■ **What is being asked**
Return the data below exactly, please, but drop the pictures.

■ **Dataset excerpts**
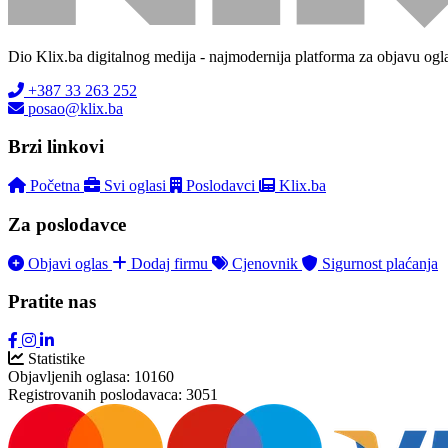
Dio Klix.ba digitalnog medija - najmodernija platforma za objavu ogl
+387 33 263 252
posao@klix.ba
Brzi linkovi
Početna
Svi oglasi
Poslodavci
Klix.ba
Za poslodavce
Objavi oglas
Dodaj firmu
Cjenovnik
Sigurnost plaćanja
Pratite nas
Statistike
Objavljenih oglasa:
10160
Registrovanih poslodavaca:
3051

■ **Written response**
Dio Klix.ba digitalnog medija - najmodernija platforma za objavu ogl
+387 33 263 252
posao@klix.ba
Brzi linkovi
Početna
Svi oglasi
Poslodavci
Klix.ba
Za poslodavce
Objavi oglas
Dodaj firmu
Cjenovnik
Sigurnost plaćanja
Pratite nas
Statistike
Objavljenih oglasa:
10160
Registrovanih poslodavaca:
3051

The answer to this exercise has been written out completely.